According to the matching result, the following cases are processed: 1. if the track T is mismatched, deleting the mismatched track T; 2. initializing a mismatched detection frame D as a new track T; if the Kalman filter prediction frame is successfully matched with the pedestrian detection frame, updating a variable of a track T successfully matched through the Kalman filter; and performing target matching step in a loop iteration mode until the track T of the confirmation state appears or the video frame ends.

In addition, the method also comprises a cascade matching stage, wherein a frame corresponding to the track T in the confirmation state and the track T in the non-confirmation state is predicted by using Kalman filtering, the frame of the track T in the confirmation state is subjected to cascade matching with the detection frame D, appearance characteristics and motion information are utilized in cascade matching, and the appearance characteristics and the motion information of the previous n frames are stored, so that the matching accuracy is improved.

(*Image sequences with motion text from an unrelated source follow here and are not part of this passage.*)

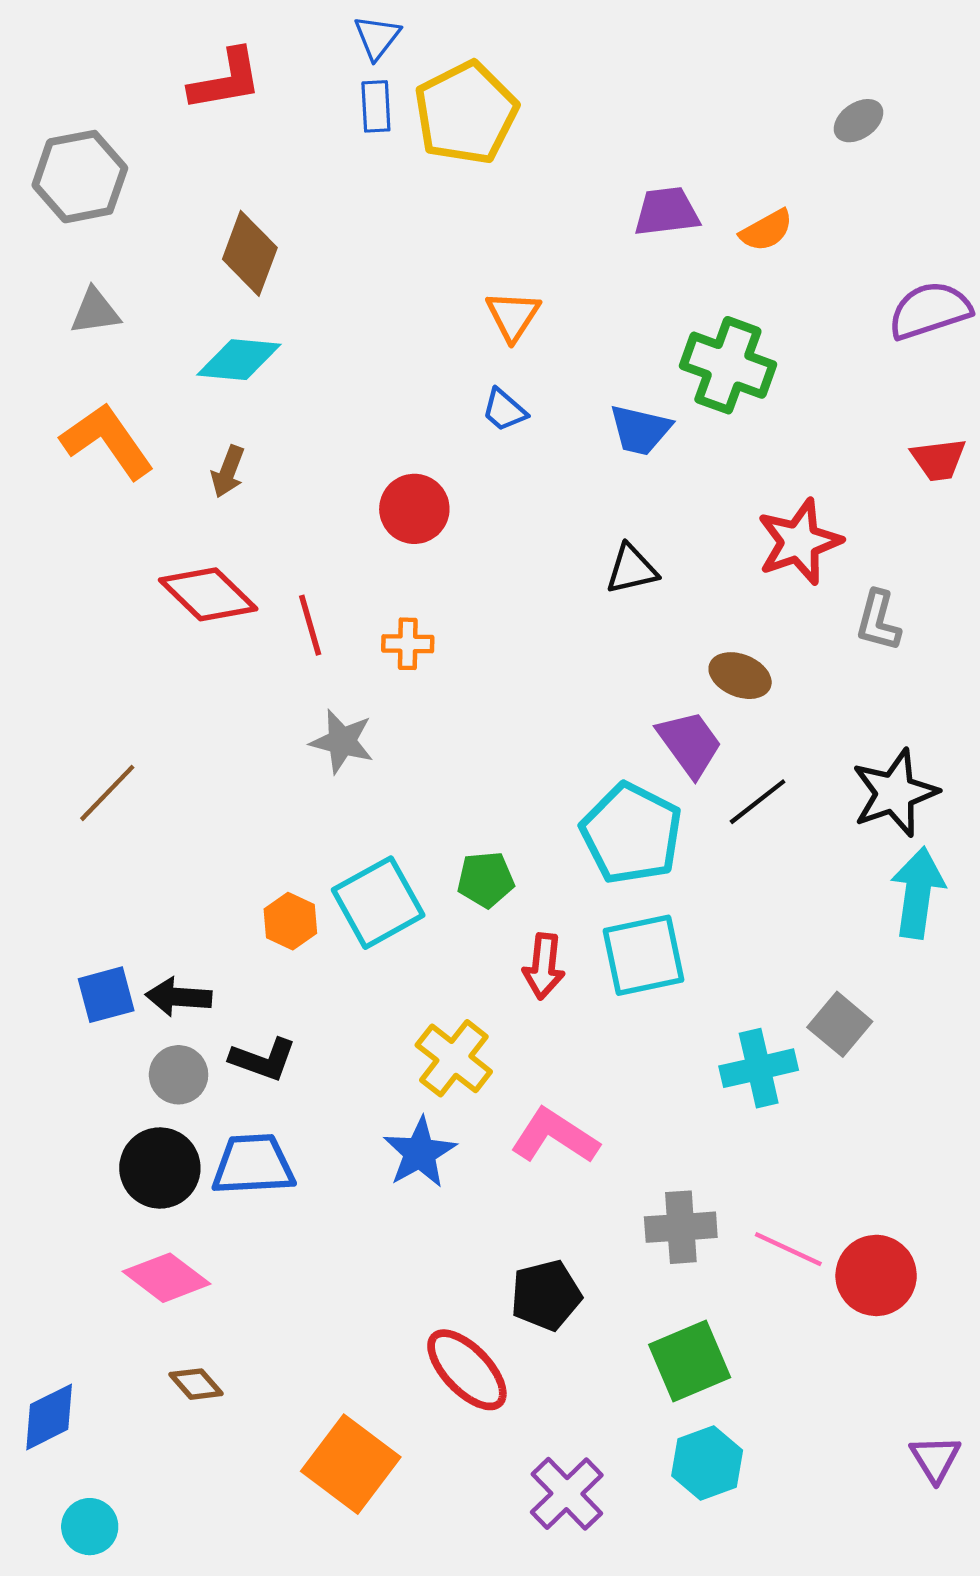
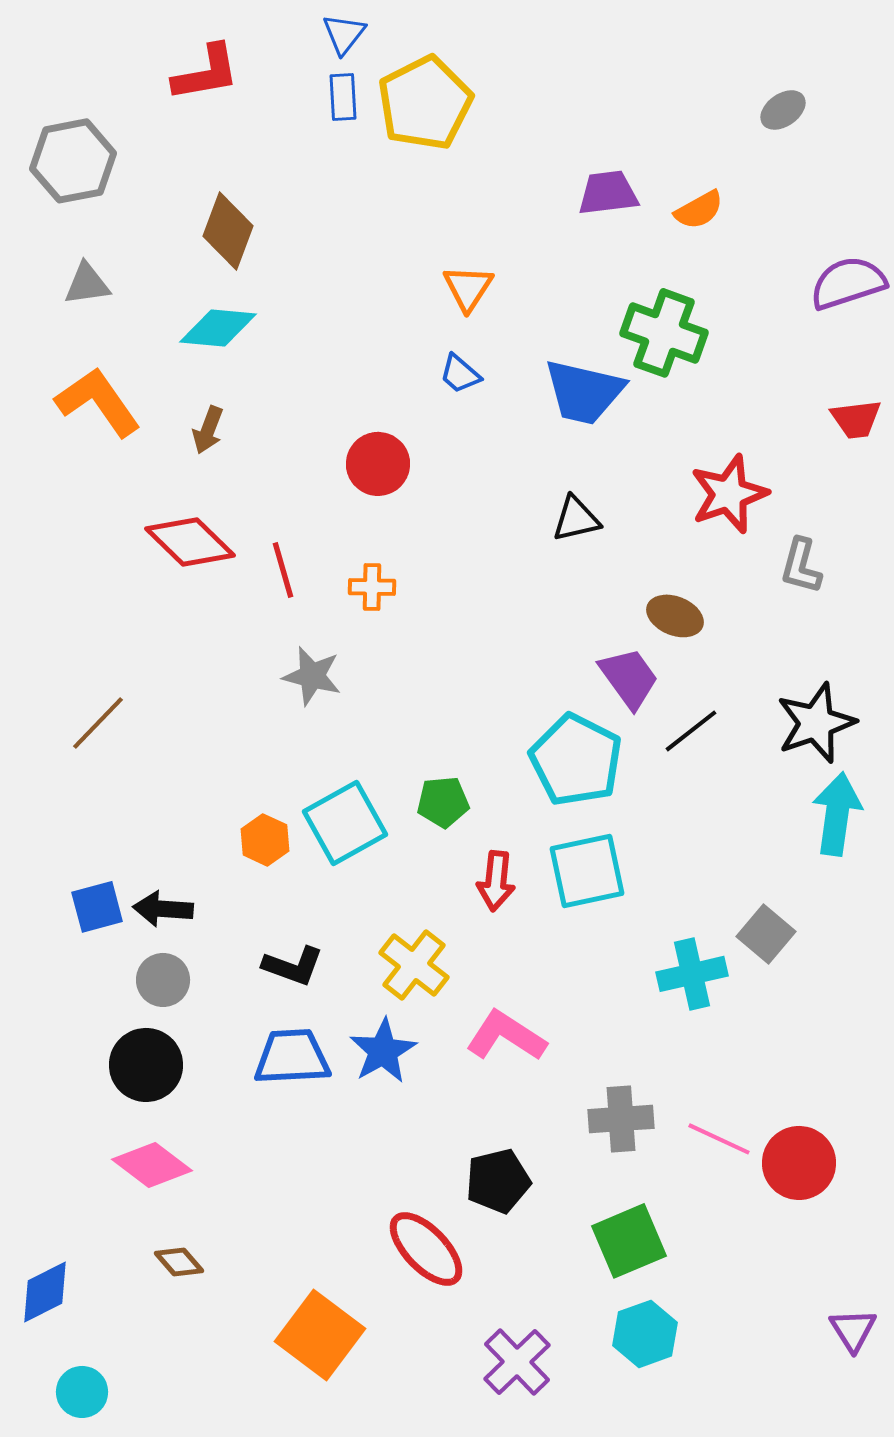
blue trapezoid: (640, 430) -> (584, 392), size x1.4
black L-shape: (263, 1059) -> (293, 966), moved
blue trapezoid: (253, 1165) -> (292, 1057), moved

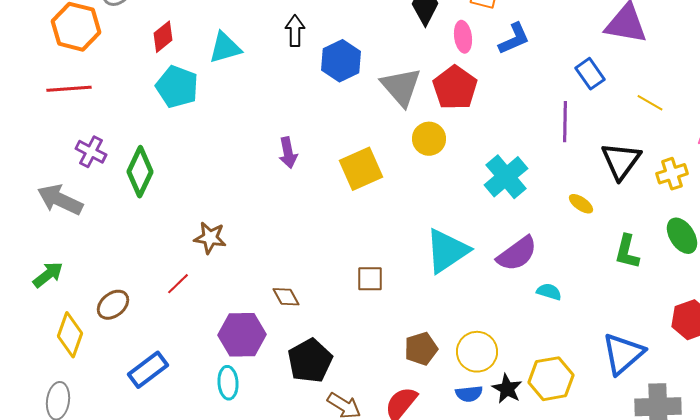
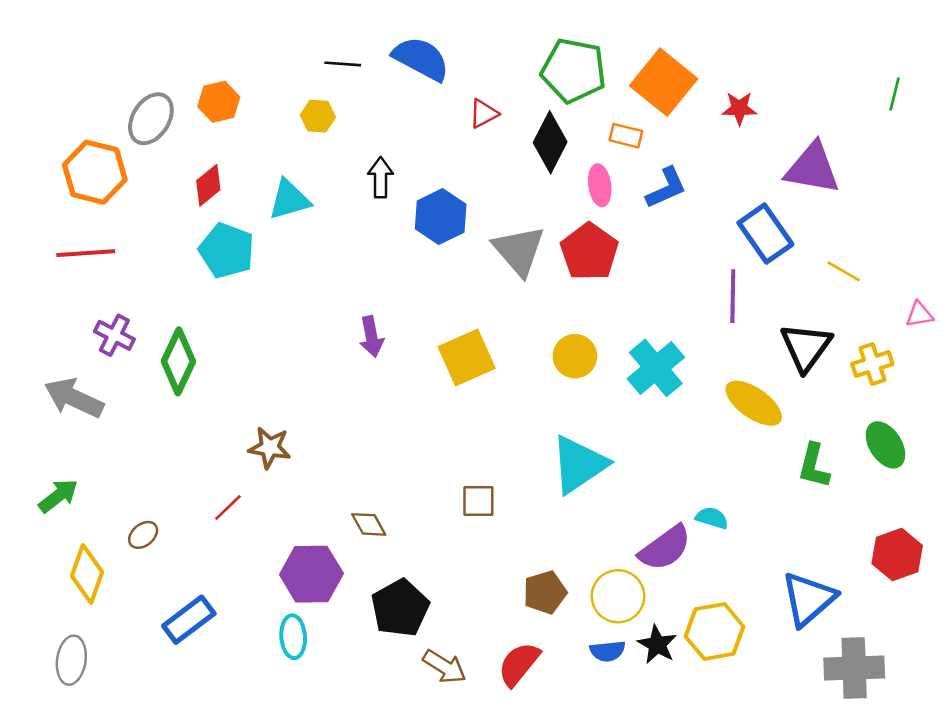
blue rectangle: (590, 74) -> (765, 234), size x1.4
yellow circle: (429, 139) -> (575, 356), moved
yellow ellipse: (581, 204) -> (754, 403), size x1.8
purple semicircle: (517, 254) -> (665, 548), moved
brown ellipse: (113, 305) -> (143, 535), size x0.7

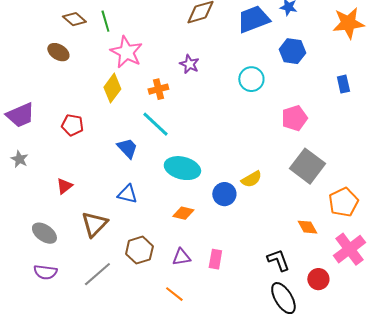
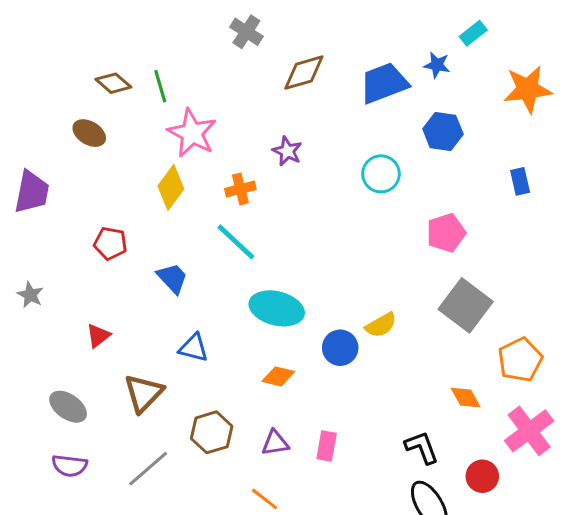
purple trapezoid: (20, 115) -> (32, 192), moved, turned -56
blue trapezoid: (127, 148) -> (172, 278), moved

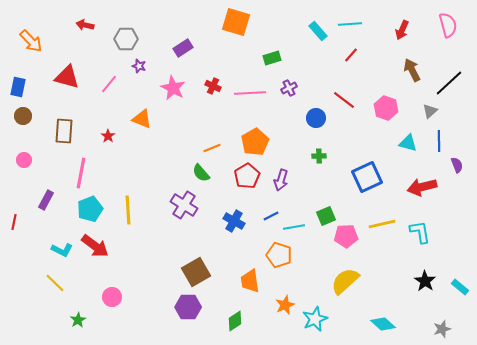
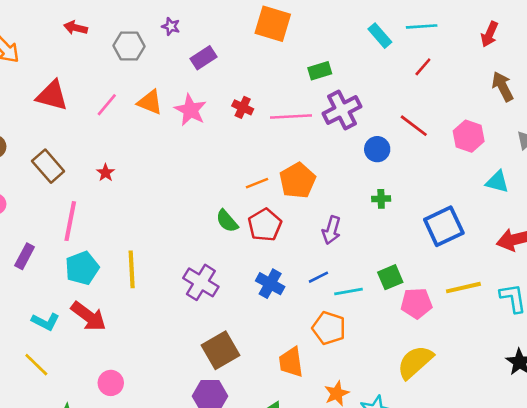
purple star: (139, 66) -> (171, 26), moved
purple cross: (289, 88) -> (342, 110), size x1.8
orange triangle: (142, 119) -> (150, 102), moved
brown rectangle: (64, 131) -> (48, 166), turned -45
orange line: (212, 148) -> (257, 183), moved
red pentagon: (247, 176) -> (265, 225), moved
purple cross: (184, 205) -> (201, 282), moved

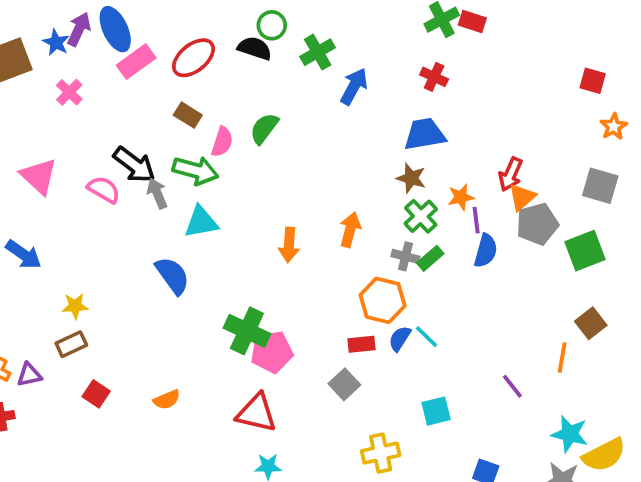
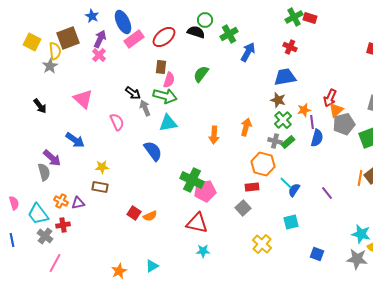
purple arrow: (79, 29) -> (100, 39), moved
blue star: (56, 43) -> (92, 16), moved
brown rectangle: (188, 115) -> (161, 67), turned 64
pink semicircle: (222, 142) -> (169, 80), moved
black arrow: (134, 165) -> (133, 93), size x0.7
pink semicircle: (104, 190) -> (117, 122), moved, turned 36
blue semicircle: (400, 339) -> (294, 190), moved
brown rectangle: (71, 344) -> (100, 187), turned 35
orange line: (562, 358) -> (360, 178), moved
purple line: (512, 386) -> (327, 193), moved
red square: (96, 394) -> (134, 213), moved
yellow cross: (381, 453) -> (262, 244), turned -36

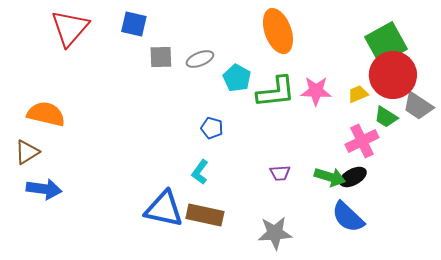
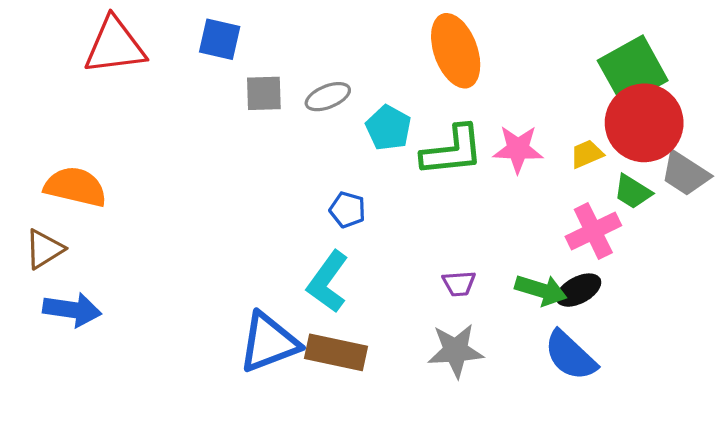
red triangle: (70, 28) -> (115, 46), turned 42
cyan L-shape: (200, 172) -> (328, 282), size x1.5
blue triangle: (164, 209) -> (269, 342), turned -33
gray star: (275, 233) -> (456, 351), moved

Finally, in the stage of processing the matching result, three cases are processed according to the cascade matching result: if the track T is successfully matched, updating the variable of the track T successfully matched through Kalman filtering; if the mismatch of the target frame D is detected, carrying out IOU matching on the track T in the unacknowledged state and the mismatched track T with the detection frame D which is not successfully matched, and calculating a cost matrix; and then, the Hungary algorithm is applied again to obtain a linear matching result. And performing the step of processing the matching result in a loop iteration mode until the video frame is ended.

And outputting a result of successfully tracking the pedestrian according to the associated and updated tracker states, drawing a boundary box, allocating unique IDs and generating a pedestrian track, wherein the effect is shown in figure 8.

With the above-described preferred embodiments according to the present invention as an illustration, the above-described descriptions can be used by persons skilled in the relevant art to make various changes and modifications without departing from the scope of the technical idea of the present invention. The technical scope of the present invention is not limited to the description, but must be determined according to the scope of claims.

Claims

1. The pedestrian tracking method for video monitoring is characterized by comprising the following steps of:

2. The pedestrian tracking method for video surveillance of claim 1, wherein the preprocessing operation includes: the image is adjusted for brightness and contrast, noise reduction and resizing.

3. The pedestrian tracking method for video surveillance of claim 1, wherein the improvement to the YOLOv5 network model is to replace C3 modules of layers 2, 4, 6 and 8 of the YOLOv5 network backup with DAMC3 modules; the DAMC3 is a spatial attention module, a channel attention module, and a convolution module connected in sequence at the output layer of the C3 module.

4. The pedestrian tracking method for video surveillance of claim 1, wherein the MobileNetV2 feature extraction module comprises:

5. The pedestrian tracking method for video surveillance of claim 1, wherein the equation of mahalanobis distance is:

6. The pedestrian tracking method for video surveillance of claim 1, wherein step four further includes:

7. A pedestrian tracking system for video surveillance, comprising: a memory for storing instructions executable by the processor; a processor for executing instructions to implement the pedestrian tracking method for video surveillance of any one of claims 1-6.

8. Computer readable medium storing computer program code, characterized in that the computer program code, when executed by a processor, implements the pedestrian tracking method for video monitoring as claimed in any one of claims 1-6.